In one of its last chances to pass legislation, the 2001-2002 Associated Students Legislative Council debated, and ultimately withdrew, a controversial position paper in support of Israel that also called for an end to anti-Semitism within the University.
Approximately 30 students spoke at the meeting on Wednesday regarding Support Israel Now, a position paper that also urged UC Berkeley to eliminate a class called “The Politics and Poetics of Palestinian Resistance,” an English class studying Palestinian resistance, from the Fall 2002 schedule of classes. Students spoke in public comment for over an hour about the bill, arguing mainly over the class at Berkeley.
Students from on-campus organization called Student Action Forum on the Middle East (SAFME) opposed eliminating the Berkeley class because it is a literature class and without it, Palestinian voices would be suppressed. Muslim Student Association member Abeer Khan said the title and language of the bill also sent strong messages of hate.
Individuals not affiliated with SAFME also spoke out against the paper and said it prohibited intellectual freedoms.
“The class is to teach Palestinian resistance and other sides not mentioned in the media,” Khan said. “We are educated people and mature people, and we shouldn’t censor something just because we are afraid of it.”
Students who supported the resolution argued that the class is one-sided and is being offered at an inappropriate time. Groups such as Alpha Epsilon Pi, Hillel and the American Students for Israel supported the paper.
A major complaint against the class was a clause – recently retracted from the course description – that encouraged conservatives not to enroll.
“Just because someone is conservative, doesn’t mean they preach hate,” said Jonathan Kalinski, an off-campus rep and author of the resolution.
Kalinski argued that anti-Semitism exists at UCSB and displayed photographs of vandalism that occurred in the Manzanita Village project on April 5. “Nuke Israel,” “Auschwitz Rules,” “Burn the Torah,” “Anti Zion” and “God Hates Jews” were spray-painted on the walls.
“The problem with this class [is that] it’s just coming up right now, at the wrong time,” he said.
After the public comment session, Kalinski withdrew his resolution and plans to re-write it.
“A better resolution can be written,” Kalinski said. “[It] will be dealing with the same issues, just with different wording so that it will appeal to both sides.”

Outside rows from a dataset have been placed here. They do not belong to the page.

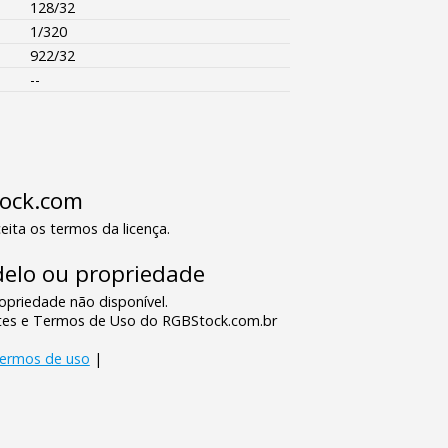
128/32
1/320
922/32
--
tock.com
eita os termos da licença.
elo ou propriedade
priedade não disponível.
tes e Termos de Uso do RGBStock.com.br
termos de uso
|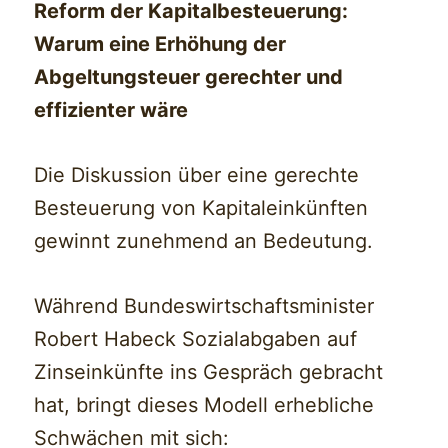
Reform der Kapitalbesteuerung:
Warum eine Erhöhung der
Abgeltungsteuer gerechter und
effizienter wäre
Die Diskussion über eine gerechte
Besteuerung von Kapitaleinkünften
gewinnt zunehmend an Bedeutung.
Während Bundeswirtschaftsminister
Robert Habeck Sozialabgaben auf
Zinseinkünfte ins Gespräch gebracht
hat, bringt dieses Modell erhebliche
Schwächen mit sich: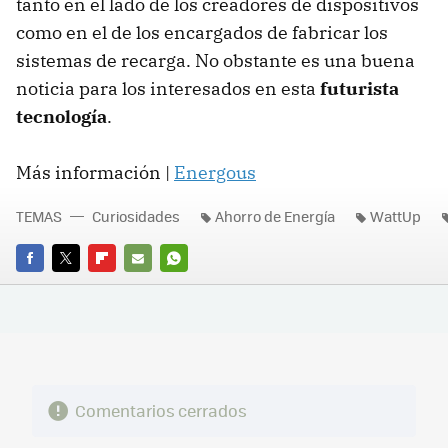
tanto en el lado de los creadores de dispositivos
como en el de los encargados de fabricar los
sistemas de recarga. No obstante es una buena
noticia para los interesados en esta
futurista
tecnología
.
Más información |
Energous
TEMAS
Curiosidades
Ahorro de Energía
WattUp
FACEBOOK
TWITTER
FLIPBOARD
E-
WHATSAPP
MAIL
Comentarios cerrados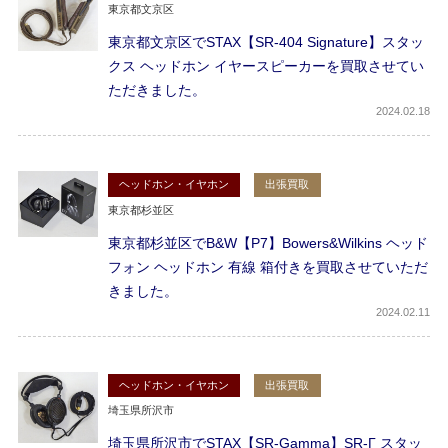
東京都文京区
東京都文京区でSTAX【SR-404 Signature】スタッ
クス ヘッドホン イヤースピーカーを買取させてい
ただきました。
2024
02.18
ヘッドホン・イヤホン
出張買取
東京都杉並区
東京都杉並区でB&W【P7】Bowers&Wilkins ヘッド
フォン ヘッドホン 有線 箱付きを買取させていただ
きました。
2024
02.11
ヘッドホン・イヤホン
出張買取
埼玉県所沢市
埼玉県所沢市でSTAX【SR-Gamma】SR-Γ スタッ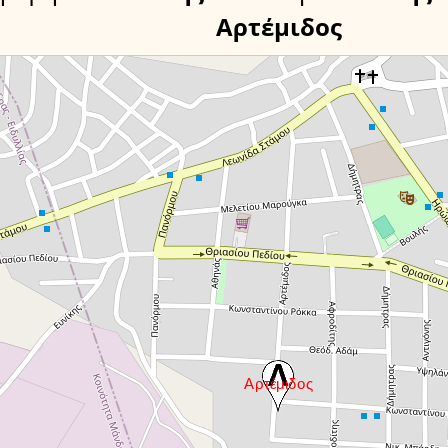
Αρτέμιδος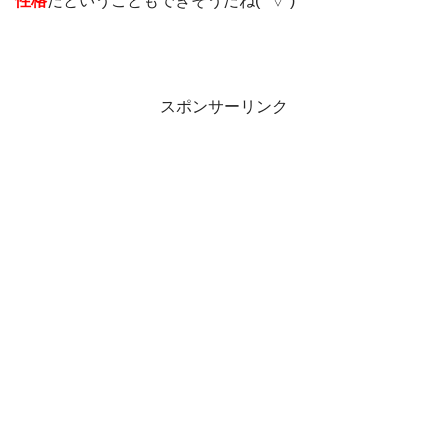
性格
だということもできそうだね(*’▽’)
スポンサーリンク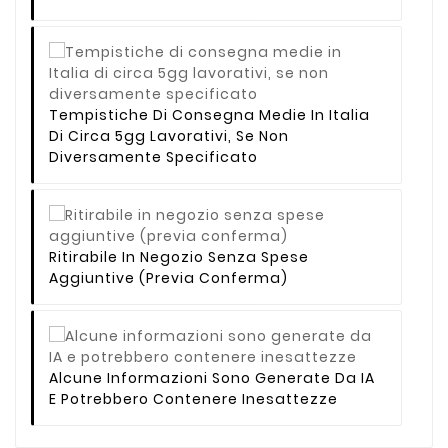
Tempistiche Di Consegna Medie In Italia
Di Circa 5gg Lavorativi, Se Non
Diversamente Specificato
Ritirabile In Negozio Senza Spese
Aggiuntive (previa Conferma)
Alcune Informazioni Sono Generate Da IA
E Potrebbero Contenere Inesattezze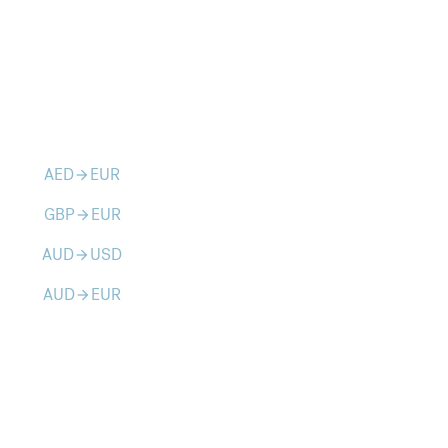
AED
EUR
arrow_forward
GBP
EUR
arrow_forward
AUD
USD
arrow_forward
AUD
EUR
arrow_forward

The University of California Students Association (UCSA) decided in October that it would not take a stance on the Israel-Palestine issue.
In other business, the council passed a position paper asking the county to write an ordinance prohibiting the use of gas-powered blowers in Isla Vista with a 16-3-4 vote. A similar ordinance already exists in Santa Barbara.
“Not that I’ve studied it, but aside from sleep habits, it creates environmental problems, blowing leaves and trash from one property to the next,” said Off-Campus Rep Brian McGuire, the author of the resolution.
A second position paper was passed unanimously that will support the adoption of a minimum Leadership in Energy and Environmental Design (LEED) silver standard on all future building designs and construction on the UCSB campus.
LEED developed a green rating system to encourage efficient design technologies to decrease the environmental impacts of construction, operation and maintenance of a building. The construction of the new Bren Hall has earned a LEED platinum medal, the highest level of certification. The resolution only requires the second level of certification in order to pass.
Next Wednesday marks the transition of the newly elected 2002-2003 Leg Council into their new offices.